- What to do -
Scan the listing below for the word "Beautiful" and copy every line where it occurs.

- Provided data -
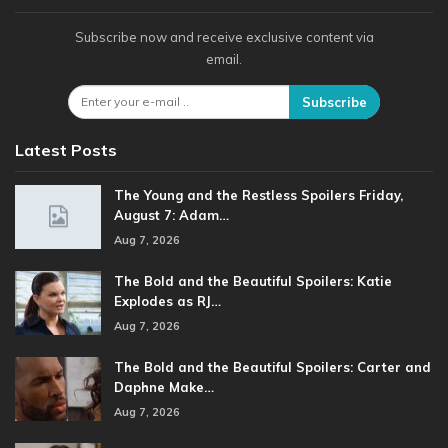
Subscribe now and receive exclusive content via
email.
Subscribe
Latest Posts
The Young and the Restless Spoilers Friday,
August 7: Adam…
Aug 7, 2026
The Bold and the Beautiful Spoilers: Katie
Explodes as RJ…
Aug 7, 2026
The Bold and the Beautiful Spoilers: Carter and
Daphne Make…
Aug 7, 2026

- Answer box -
The Bold and the Beautiful Spoilers: Katie
The Bold and the Beautiful Spoilers: Carter and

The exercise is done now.